Court Opinion

ID: 3646151
Source: CourtListenerOpinion
Date Created: 2016-07-06 06:02:17.47041+00
Date Added: 2024-06-11T13:35:42.064646
License: Public Domain

This is an action commenced on 1 February, 1917, to enforce a tax assessment or charge for paving certain sidewalks abutting on the lot of land of the defendant, under Private Laws 1885, ch. 61, and subsequent amendatory statutes.
The plaintiff claimed a lien on said lot for one-half the cost of such paving, amounting to $87.51, with interest thereon from 28 June, 1911, when said paving was done and completed.
The defendant pleaded that the cause of action of plaintiff was for a liability created by statute, and was barred by the statute of limitations, Rev., subsec. 2 of sec. 395.
It is admitted that the work was completed in June, 1911, more than 5 years before the bringing of this action. The statute provides that within 3 years shall be brought "An action upon a liability created by statute, other than a penalty or forfeiture, unless some other time be mentioned in the statute creating it."
We are of opinion that the action is barred. The assessment is not a personal liability of the defendant, and could not be collected out of her personalty by execution. It is a liability created solely by statute, and does not arise ex contractu. It is not a personal liability of the owner of the land to be collected by execution, it is a statutory charge upon the land itself, and must be collected by proceedings in rem in a court having equitable jurisdiction unless some other legal method is provided by the statute. If the land benefitted is insufficient in value to pay the assessment in full, the remainder cannot be collected out of the other estate of the landowner. Canal Co. v. Whitley, 172 N.C. 102; Comrs. v.Sparks, post, 581; Raleigh v. Peace, 110 N.C. 33. *Page 552 
Without the creative force of the statute, the charge upon the land could not be made. If the statute was repealed the power to create the charge could be gone.
In Kerwin v. Neevin, 111 Ky. 682, it is held: "A statute providing that an action upon a liability created by statute when no other time is fixed by the statute creating the liability shall be commenced within five years next after the cause of action accrued, applies to an action to enforce a lien for the cost of a street improvement made when the statute was in force; and, more than five years having elapsed between the time the lien was perfected by the acceptance of the work by the council and the time the action was instituted, the action was barred." Bristol v. Washington Co.,177 U.S. 144.

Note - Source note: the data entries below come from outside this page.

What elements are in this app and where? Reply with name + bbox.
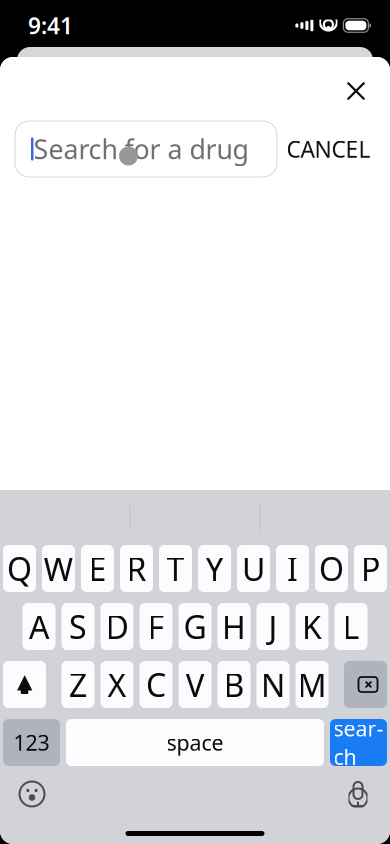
staticText: Z	[69, 663, 87, 706]
staticText: search	[334, 714, 384, 771]
staticText: H	[222, 605, 246, 648]
button[interactable]: Z	[62, 661, 94, 708]
button[interactable]: Emoji	[10, 774, 54, 814]
staticText: 123	[14, 728, 50, 757]
staticText: C	[146, 663, 166, 706]
button[interactable]: Shift	[3, 661, 46, 708]
button[interactable]: R	[120, 545, 153, 592]
button[interactable]: C	[140, 661, 172, 708]
button[interactable]: O	[315, 545, 348, 592]
staticText: V	[186, 663, 204, 706]
button[interactable]: W	[42, 545, 75, 592]
button[interactable]: I	[276, 545, 309, 592]
button[interactable]: V	[178, 661, 212, 708]
button[interactable]: E	[81, 545, 114, 592]
staticText: B	[224, 663, 244, 706]
staticText: N	[261, 663, 285, 706]
button[interactable]: Close	[334, 69, 378, 113]
button[interactable]: Y	[198, 545, 231, 592]
staticText: 9:41	[28, 10, 73, 40]
staticText: W	[44, 547, 74, 590]
staticText: P	[361, 547, 380, 590]
button[interactable]: space	[66, 719, 324, 766]
button[interactable]: U	[237, 545, 270, 592]
staticText: J	[268, 605, 278, 648]
button[interactable]: N	[256, 661, 290, 708]
button[interactable]: 123	[3, 719, 60, 766]
button[interactable]: K	[296, 603, 328, 650]
staticText: A	[29, 605, 49, 648]
button[interactable]: Delete	[344, 661, 387, 708]
button[interactable]: X	[100, 661, 134, 708]
button[interactable]: H	[218, 603, 250, 650]
button[interactable]: T	[159, 545, 192, 592]
staticText: M	[298, 663, 326, 706]
button[interactable]: G	[178, 603, 212, 650]
staticText: L	[342, 605, 360, 648]
button[interactable]: D	[100, 603, 134, 650]
button[interactable]: J	[256, 603, 290, 650]
staticText: F	[148, 605, 164, 648]
staticText: Search for a drug	[34, 131, 248, 167]
staticText: G	[184, 605, 206, 648]
staticText: X	[108, 663, 126, 706]
staticText: space	[166, 728, 224, 757]
staticText: O	[319, 547, 344, 590]
staticText: D	[106, 605, 128, 648]
button[interactable]: P	[354, 545, 387, 592]
button[interactable]: L	[334, 603, 368, 650]
button[interactable]: Search for a drug	[15, 121, 277, 177]
staticText: S	[69, 605, 87, 648]
staticText: R	[126, 547, 146, 590]
staticText: I	[287, 547, 298, 590]
button[interactable]: CANCEL	[277, 121, 380, 177]
staticText: K	[302, 605, 322, 648]
button[interactable]: M	[296, 661, 328, 708]
button[interactable]: Q	[3, 545, 36, 592]
staticText: E	[88, 547, 106, 590]
staticText: CANCEL	[286, 134, 370, 164]
button[interactable]: B	[218, 661, 250, 708]
staticText: T	[166, 547, 184, 590]
staticText: U	[242, 547, 265, 590]
button[interactable]: S	[62, 603, 94, 650]
button[interactable]: A	[22, 603, 56, 650]
button[interactable]: search	[330, 719, 387, 766]
button[interactable]: Dictate	[336, 774, 380, 814]
staticText: Y	[206, 547, 224, 590]
staticText: Q	[7, 547, 32, 590]
button[interactable]: F	[140, 603, 172, 650]
staticText: ▲	[17, 670, 32, 692]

We are of opinion that the two cases relied upon by the plaintiff do not support the contention that a street assessment is not a liability created by statute. The case of Shackelford v. Staton, 117 N.C. 73, was an action for damages against the clerk of the Superior Court of Edgecombe County for a tort, a dereliction of duty, in failing to index a docketed judgment as required by law. The Court held the action was barred within three years after the defendant ceased to be clerk, saying, "We are of opinion that sec. 155, subsec. 2, is the statute applicable to the facts in this case for this action is founded upon a liability created by statute, and there is no other time mentioned in it fixing a bar to a cause of action accruing under it." The other case, Newsome v. Harrell, 168 N.C. 295, was an action to recover owelty in partition proceedings. This is a sum directed to be paid to make the partition among cotenants equal, and is called owelty. The power to adjudge owelty has been from time immemorial a power exercised by the courts to adjust the equities arising out of the relation of the parties to the property to be divided.
It was not a creature of the statute, but the lien was declared on the more valuable dividend of the property partitioned by the courts of equity to avoid the injustice of taking from one and giving to another without "an equivalent or a sufficient security for it."

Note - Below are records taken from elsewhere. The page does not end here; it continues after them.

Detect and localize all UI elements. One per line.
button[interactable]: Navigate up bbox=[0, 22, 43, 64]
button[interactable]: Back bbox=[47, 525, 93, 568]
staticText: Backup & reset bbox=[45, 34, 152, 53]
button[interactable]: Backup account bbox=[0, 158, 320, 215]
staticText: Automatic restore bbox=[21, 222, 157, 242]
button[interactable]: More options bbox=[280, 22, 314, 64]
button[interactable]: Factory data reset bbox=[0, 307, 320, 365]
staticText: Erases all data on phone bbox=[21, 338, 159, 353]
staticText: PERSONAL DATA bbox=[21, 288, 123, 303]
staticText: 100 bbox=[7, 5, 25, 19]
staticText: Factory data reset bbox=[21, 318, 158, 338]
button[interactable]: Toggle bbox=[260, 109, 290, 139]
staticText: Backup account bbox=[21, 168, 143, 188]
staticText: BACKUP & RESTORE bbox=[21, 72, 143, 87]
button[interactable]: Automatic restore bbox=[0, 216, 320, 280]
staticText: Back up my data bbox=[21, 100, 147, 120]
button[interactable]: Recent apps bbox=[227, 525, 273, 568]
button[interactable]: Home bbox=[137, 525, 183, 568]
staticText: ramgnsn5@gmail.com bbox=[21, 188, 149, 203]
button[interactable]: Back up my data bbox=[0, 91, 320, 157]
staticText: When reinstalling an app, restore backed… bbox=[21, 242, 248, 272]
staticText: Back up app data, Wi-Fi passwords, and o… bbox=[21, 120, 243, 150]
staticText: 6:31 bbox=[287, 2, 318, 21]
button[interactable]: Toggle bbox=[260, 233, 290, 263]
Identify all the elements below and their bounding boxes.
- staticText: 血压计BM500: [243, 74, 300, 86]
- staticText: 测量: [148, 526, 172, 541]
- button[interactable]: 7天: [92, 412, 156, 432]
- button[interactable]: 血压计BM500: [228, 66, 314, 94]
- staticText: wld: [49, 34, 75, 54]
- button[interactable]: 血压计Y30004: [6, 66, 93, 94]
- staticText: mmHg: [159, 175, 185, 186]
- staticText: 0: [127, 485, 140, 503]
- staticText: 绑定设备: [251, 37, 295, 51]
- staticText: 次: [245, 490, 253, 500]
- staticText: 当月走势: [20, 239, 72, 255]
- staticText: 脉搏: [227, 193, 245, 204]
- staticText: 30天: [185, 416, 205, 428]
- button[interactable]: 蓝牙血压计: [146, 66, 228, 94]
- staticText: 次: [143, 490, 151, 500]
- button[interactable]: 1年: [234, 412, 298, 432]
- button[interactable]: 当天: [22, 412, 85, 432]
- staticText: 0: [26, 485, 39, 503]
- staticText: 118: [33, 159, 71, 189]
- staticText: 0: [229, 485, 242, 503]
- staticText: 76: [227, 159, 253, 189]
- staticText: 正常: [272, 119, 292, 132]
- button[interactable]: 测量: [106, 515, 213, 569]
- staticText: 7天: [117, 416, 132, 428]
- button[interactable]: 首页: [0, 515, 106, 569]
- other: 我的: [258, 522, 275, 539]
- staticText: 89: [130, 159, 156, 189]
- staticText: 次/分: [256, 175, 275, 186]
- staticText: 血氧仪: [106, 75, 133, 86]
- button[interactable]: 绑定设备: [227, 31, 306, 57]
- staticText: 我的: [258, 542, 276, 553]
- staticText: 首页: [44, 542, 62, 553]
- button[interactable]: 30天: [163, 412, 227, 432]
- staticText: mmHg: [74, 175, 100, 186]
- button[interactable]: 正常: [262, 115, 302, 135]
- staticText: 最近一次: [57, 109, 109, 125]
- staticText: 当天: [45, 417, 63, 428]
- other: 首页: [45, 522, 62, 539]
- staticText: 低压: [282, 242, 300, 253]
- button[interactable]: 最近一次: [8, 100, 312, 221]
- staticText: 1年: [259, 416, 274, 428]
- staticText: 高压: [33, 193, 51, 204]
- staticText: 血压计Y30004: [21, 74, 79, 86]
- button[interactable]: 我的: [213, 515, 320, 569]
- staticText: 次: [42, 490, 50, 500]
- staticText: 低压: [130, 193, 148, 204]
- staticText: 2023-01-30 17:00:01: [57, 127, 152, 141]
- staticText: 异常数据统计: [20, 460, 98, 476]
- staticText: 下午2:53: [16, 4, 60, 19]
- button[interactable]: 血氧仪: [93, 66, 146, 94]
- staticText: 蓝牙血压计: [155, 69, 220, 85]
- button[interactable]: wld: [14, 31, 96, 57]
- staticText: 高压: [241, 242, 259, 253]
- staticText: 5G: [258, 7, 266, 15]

The subject is fully treated in ch. 32 of Freeman on Cotenancy. A ten-years statute bars the right to recover owelty charged by decree upon land in partition proceedings.
The declaration of a lien in partition proceedings is in pursuance of the power conferred upon our Court under its common-law jurisdiction, and bears no sort of analogy to the action of the Court in declaring a lien for a liability expressly created by statute. Cyc., vol. 30, p. 171.